FDA-Zulassung für Fampridin gegen Multiple Sklerose

Die US-Arzneimittelbehörde (FDA) hat das Retardpräparat AMPYRA™ (Dalfampridin) zur Verbesserung der Gefähigkeit von MS-Kranken zugelassen.

Fampridin ist eine abgewandelte Form von 4-Aminopyridin, einem Kaliumkanalblocker, dessen klinische Effekte darauf zurückgeführt werden, dass er die Leitfähigkeit von demyelinisierten Nervenfortsätze verbessert. Ein Kaliumkanalblocker wirkt allerdings lediglich symptomatisch, das Fortschreiten der Erkrankung wird dadurch nicht aufgehalten.

Das orale Retardpräparat wurde in den USA von Acorda Therapeutics entwickelt und wird außerhalb der USA von Biogen Idec vertrieben. Der Zulassungsantrag bei der europäischen Arzneimittelbehörde ist vor wenigen Tagen eingereicht worden.

Die Ergebnisse einer Phase-III-Zulassungsstudie sind im Februar 2009 im „Lancet“ (2009; 373: 732-38) veröffentlicht worden. Geprüft wurde die Retardformulierung bei 301 Patient im Alter von 18 bis 70, die noch eine circa 7,50 Meter (25 Fuß) lange Gehstrecke innerhalb von 45 Sekunden zurücklegen konnten.  Sie erhielten für 14 Wochen entweder Fampridin (zweimal täglich 10 Milligramm) oder Placebo. Die Gehgeschwindigkeit der Patienten wurde anhand nach 2 Wochen, und dann über 14 Wochen alle 4 Wochen bewertet. Der 12 Punkte umfassende Patientenfragebogen MSWS-12 (MS Walking Scale-12) wurde ebenfalls herangezogen, um die patienteneigene Einschätzung auszuwerten.

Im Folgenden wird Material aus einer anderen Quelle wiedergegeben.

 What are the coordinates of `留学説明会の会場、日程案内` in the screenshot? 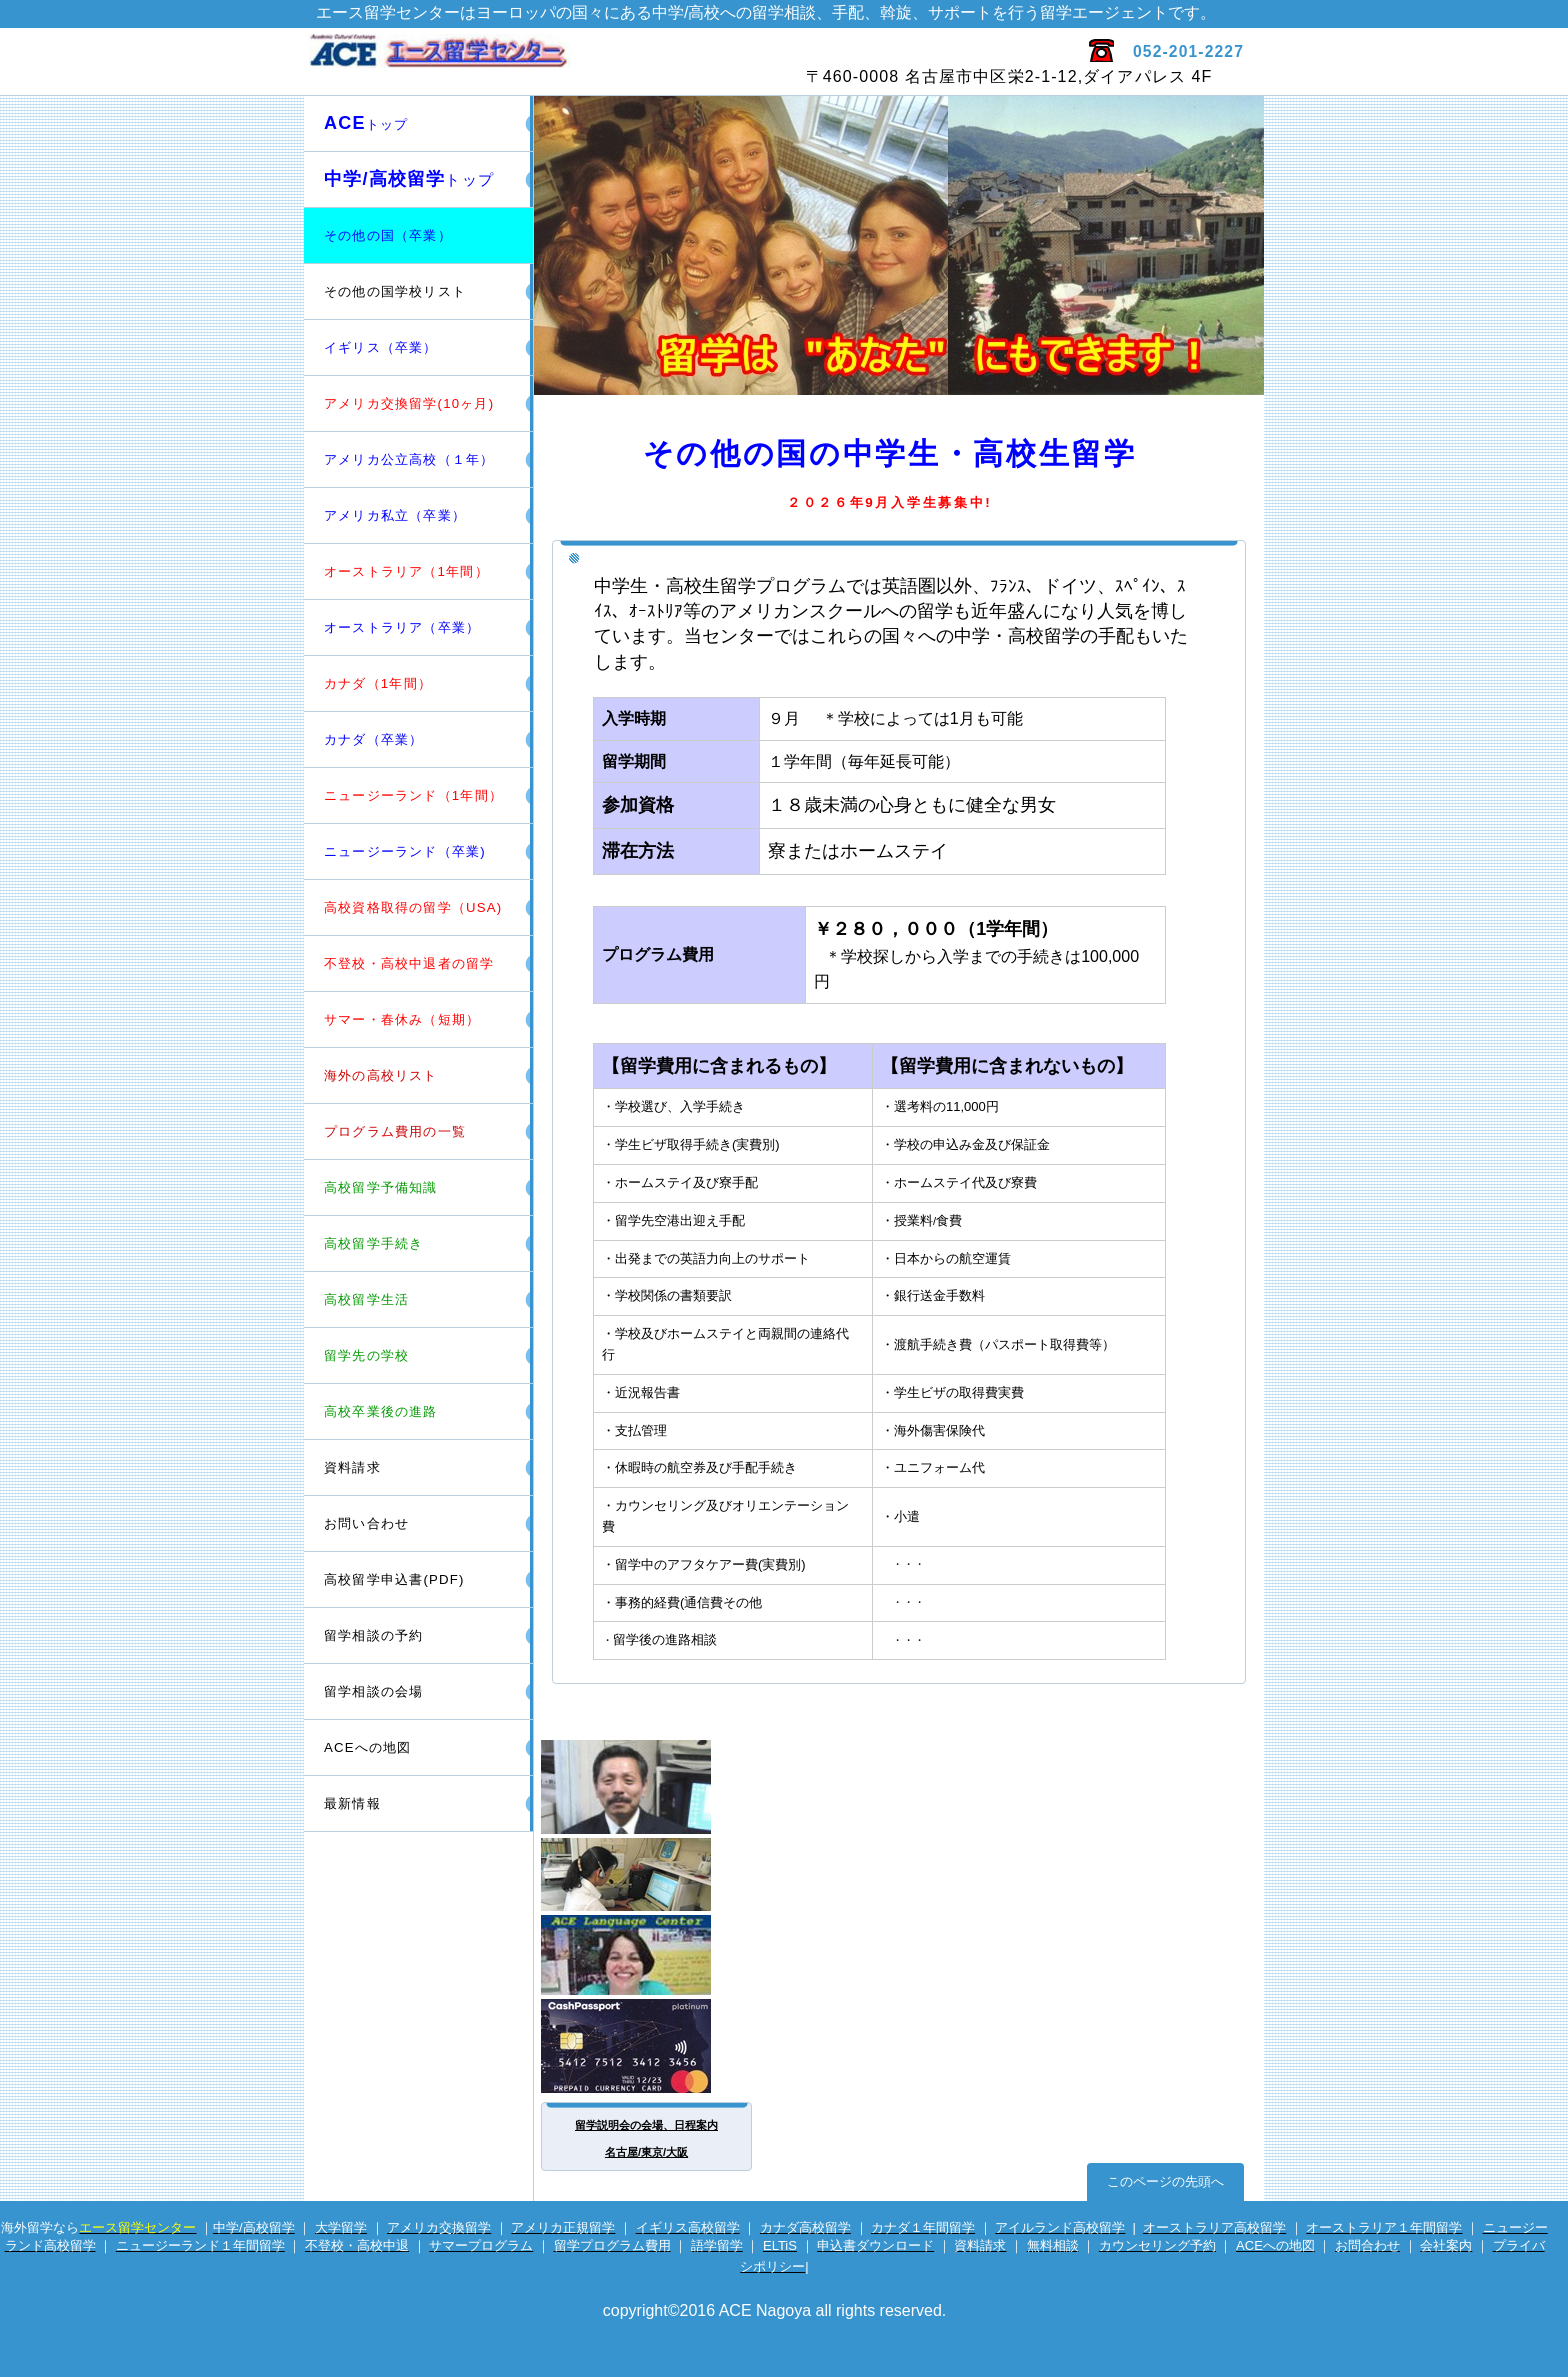 It's located at (646, 2125).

Nach Angaben der Studienautoren um Professor Andrew Goodman (University of Rochester Medical Center) sprachen 35 Prozent (zwei Drittel also nicht) der Patienten auf das Verum-Präparat an: Bei diesen Respondern verbesserte sich die Gehgeschwindigkeit um 25 %. In der Placebo-Gruppe betrug die Responderrate dagegen nur 8 %. Bei diesen MS-Kranken verbesserte sich die Gehgeschwindigkeit um 4,7 %. Auch bei der Beinkraft schnitten die Fampridin-Responder besser ab.  Die Auswertung des Patientenfragebogens fiel ebenfalls klar zu Gunsten des Retardpräparats aus. Laut Goodman mussten 11 Patienten der Verum-Gruppe (5 %) die Therapie vorzeitig beenden, meist wegen unerwünschter Wirkungen. Nur bei zwei Patienten traten schwere Nebenwirkungen – Krampfanfall und Angstzustände – auf.
Als hoffnungsvoll wurden auch die Ergebnisse einer zweiten Phase-III-Studie (21 Wochen mit 240 MS-Patienten) eingeschätzt. Hier verbesserte Fampridin die Gehfähigkeit bei 43 Prozent (Placebo: 9 %). Aber auch während dieser Studie erlitt ein Patient einen Krampfanfall. Epileptische Anfälle gehören allerdings zu den plausiblen Nebenwirkungen eines Wirkstoffs, der das Aktionspotenzial stabilisiert.

Weitere unerwünschte Wirkungen von Fampridin sind laut FDA unter anderen Harnwegsinfekte, Schlafstörungen, Rückenschmerzen, Schwindel, Kopfschmerzen, Übelkeit, Verstopfungen und Durchfall. Patienten mit mäßig und schwer eingeschränkter Nierenfunktion sollten wegen der Gefahr, epileptische Anfälle zu verursachen, das neue Medikament aber nicht erhalten.

Laut dem Pharmakologen Professor Helmut Spreitzer auf „Focus-blog.pharmxplorer“ ist Fampridin sicher ein Fortschritt für MS-Kranke, aber leider könne man noch nicht vorhersagen, welche Patienten auf das Retardpräparat ansprechen werden.